Nucleaire opkuis kost al 13,5 miljard euro

© belga
Daan Killemaes
Daan Killemaes Hoofdeconoom Trends

Een definitieve sluiting van de kerncentrales van Tihange 2 en Doel 3, die kampen met scheurtjes in het reactorvat, zou een stevige streep zijn door de rekening van de belangrijkste uitbater Electrabel.

De centrales van Tihange 2 en Doel 3 zijn voor 89,9 procent in handen van Electrabel, en voor 10,1 procent van EDF Luminus. Niet alleen zou Electrabel een pak toekomstige winsten mislopen bij een vervroegde sluiting van die centrales (op dit moment ongeveer 40 miljoen euro nettowinst per maand), maar Electrabel rekent ook nog op acht à negen jaar stroomproductie uit die centrales om de nodige provisies aan te kunnen leggen voor de ontmanteling van die centrales. Bij een beslissing om die centrales vervroegd te sluiten, loopt Electrabel die inkomsten mis, én moet het bedrijf meteen de nog niet aangelegde provisies voor de ontmanteling van die centrales in de boeken opnemen. Dat kan het bedrijf honderden miljoenen kosten.

Kerncentrales ontmantelen is een dure aangelegenheid en bestaat uit twee taken. Ten eerste moeten de gebruikte brandstofstaven veilig worden opgeborgen, en ten tweede moet de centrale zelf worden ontmanteld. Eind 2013 was het totale prijskaartje opgelopen tot 13,5 miljard euro: 9 miljard euro voor de berging van de brandstofstaven die over de hele levenscyclus van de centrales worden gebruikt en 4,5 miljard euro voor de ontmanteling van de kerncentrales. Die berekening gaat uit van een operationele levensduur van veertig jaar voor de kerncentrales, behalve voor Tihange 1, waarvan de levensduur verlengd is tot vijftig jaar.

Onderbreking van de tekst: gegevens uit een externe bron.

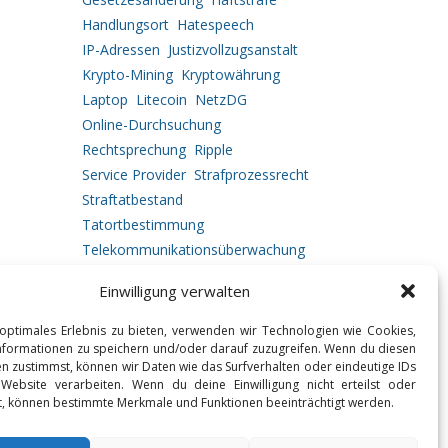
Handlungsort
Hatespeech
IP-Adressen
Justizvollzugsanstalt
Krypto-Mining
Kryptowährung
Laptop
Litecoin
NetzDG
Online-Durchsuchung
Rechtsprechung
Ripple
Service Provider
Strafprozessrecht
Straftatbestand
Tatortbestimmung
Telekommunikationsüberwachung
Urkundenfälschung
Einwilligung verwalten
Vermögensabschöpfung
Vorgehensweise
optimales Erlebnis zu bieten, verwenden wir Technologien wie Cookies,
formationen zu speichern und/oder darauf zuzugreifen. Wenn du diesen
n zustimmst, können wir Daten wie das Surfverhalten oder eindeutige IDs
 Website verarbeiten. Wenn du deine Einwilligung nicht erteilst oder
t, können bestimmte Merkmale und Funktionen beeinträchtigt werden.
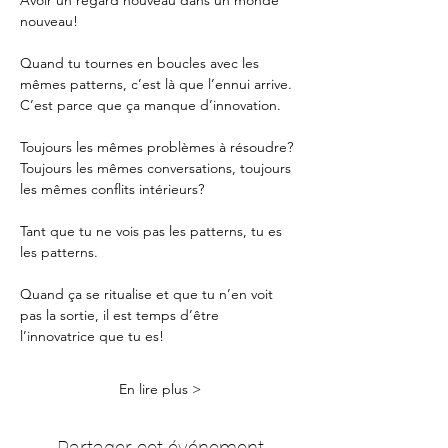
Avoir un regard nouveau dans un monde 
nouveau!
Quand tu tournes en boucles avec les 
mêmes patterns, c’est là que l’ennui arrive. 
C’est parce que ça manque d’innovation.
Toujours les mêmes problèmes à résoudre? 
Toujours les mêmes conversations, toujours 
les mêmes conflits intérieurs?
Tant que tu ne vois pas les patterns, tu es 
les patterns.
Quand ça se ritualise et que tu n’en voit 
pas la sortie, il est temps d’être 
l’innovatrice que tu es!
En lire plus >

Electrabel en EDF Luminus leggen elk jaar provisies aan om die kosten te dekken. Eind 2013 was er op die manier een spaarpot aangelegd van 4,2 miljard voor de berging van de brandstofstaven, en 3,65 miljard euro voor de ontmanteling van de centrales. Daarmee ligt de aanleg van de spaarpot ongeveer op schema om de totale ontmantelingskosten van 13,5 miljard euro, zoals die nu begroot is, te kunnen financieren tegen het einde van de levensduur van de kerncentrales. Maar als Tihange 2 en Doel 3 vervroegd dicht zouden gaan, loopt Electrabel de volgende tien jaar de verhoopte inkomsten uit Tihange 2 en Doel 3 mis, maar moet het de noodzakelijke provisies toch nog aanleggen. Vermits er nog een provisietekort is van 850 miljoen euro voor de ontmanteling van de centrales, en Tihange 2 en Doel 3 goed zijn voor ongeveer een derde van de nucleaire capaciteit, kan de kostprijs voor Electrabel oplopen tot een paar honderd miljoen euro. Wat betreft de aanleg van de spaarpot voor de berging van de splijtstaven is het probleem minder groot, omdat bij een snellere sluiting van de centrales ook minder brandstofstaven zullen worden gebruikt.

Een ander heikel punt is dat de intussen aangelegde nucleaire spaarpot van bijna 8 miljard euro vooral bestaat uit een vordering op Electrabel. De spaarpot wordt beheerd door Synatom, een 100 procent dochterbedrijf van Electrabel, en Synatom mag 75 procent van de spaarpot uitlenen aan de nucleaire exploitanten, in casu vooral Electrabel dus. Op zich is dat geen probleem, op voorwaarde dat Electrabel die verplichting blijvend kan honoreren natuurlijk. Er is dus geen waterdichte garantie dat het geld beschikbaar zal zijn op het moment dat de centrales effectief worden ontmanteld. Er gaan daarom geregeld stemmen op om de controle op die spaarpot op te drijven, temeer omdat Synatom via Electrabel uiteindelijk in handen is van moederbedrijf GDF Suez, een buitenlands bedrijf dus.